# Age of darkness



## constantin_valdor (Apr 8, 2011)

Now i havent read this book yet but i will be when i get it so this isnt a review, but after reading the extract for iron within by rob sanders did anyone notice the fact the iron warrior referred to the great crusade as the emperors holy decree...? now the great crusade is about enlighting humantity and destroying the last remains of religion and here we have a crusade/ heresy ere astartes thinking its holy...*sigh* i truly hate rob sanders ever since redemption corps the only book to date i re-sold lol


----------



## Bane_of_Kings (Oct 28, 2009)

I don't know about you, but I enjoyed _Redemptation Corps_. 

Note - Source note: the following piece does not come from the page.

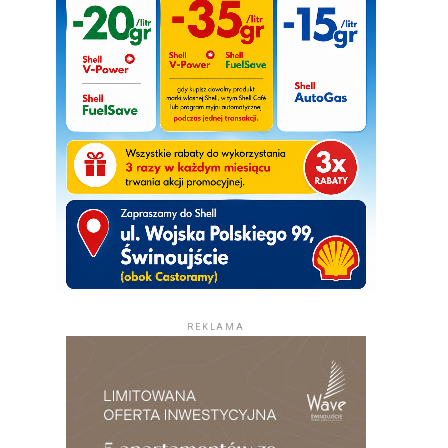
REKLAMA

And now that you mention it, yes I did notice it .


----------



## constantin_valdor (Apr 8, 2011)

lol for me redemption corps was just terrible it took me 3 weeks to finish it lol i normally bang out 2-3 books a week, it just seemed that rob sanders was making mortenson out to be more than human and despite rigourous training at the schola progenium which all storm troopers go though i cant stomach the thought that he would just kill a commissar lol for me he butchered a novel which could have been amazing, now im not saying i could do better but in my opinion he is one of the worst novellists on the black library list atm lol but everyone is entitled to their opinion


----------



## Sacred Feth (Jan 13, 2011)

I haven't read _Redemptions Corps_ but I really like _Iron Within_, the story being told and writing style were pretty cool.


----------



## constantin_valdor (Apr 8, 2011)

I havent read it yet so i cant fully judge it but just from the 'holy decree' comment has already got me worried i just hate rob sanders lol


----------



## sonn (Nov 25, 2010)

Sacred Feth said:


> I haven't read _Redemptions Corps_ but I really like _Iron Within_, the story being told and writing style were pretty cool.

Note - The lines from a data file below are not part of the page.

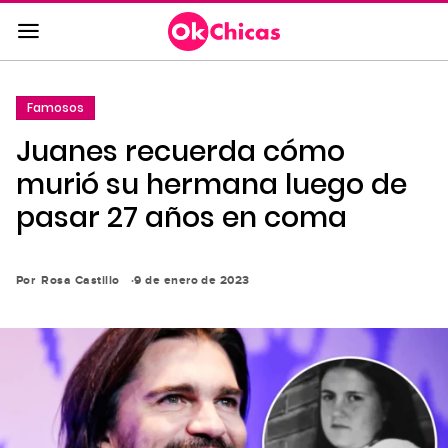
Saltar
al
contenido
principal
Famosos
Saltar
Juanes recuerda cómo
a
la
murió su hermana luego de
navegación
pasar 27 años en coma
principal
Por
Rosa Castillo
9 de enero de 2023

Same, it was actually my favourite story in the book.


----------



## Moriar the Forsaken (Apr 18, 2011)

I only remember the story as a rather good one, but I think the fault should've lied with the editor if that's a critical detail.





constantin_valdor said:


> Now i havent read this book yet but i will be when i get it so this isnt a review, but after reading the extract for iron within by rob sanders did anyone notice the fact the iron warrior referred to the great crusade as the emperors holy decree...? now the great crusade is about enlighting humantity and destroying the last remains of religion and here we have a crusade/ heresy ere astartes thinking its holy...*sigh* i truly hate rob sanders ever since redemption corps the only book to date i re-sold lol


----------



## Bane_of_Kings (Oct 28, 2009)

sonn said:


> Same, it was actually my favourite story in the book.


I'm going to have to agree with you, only that it was joint with _Savage Weapons_ by ADB.


----------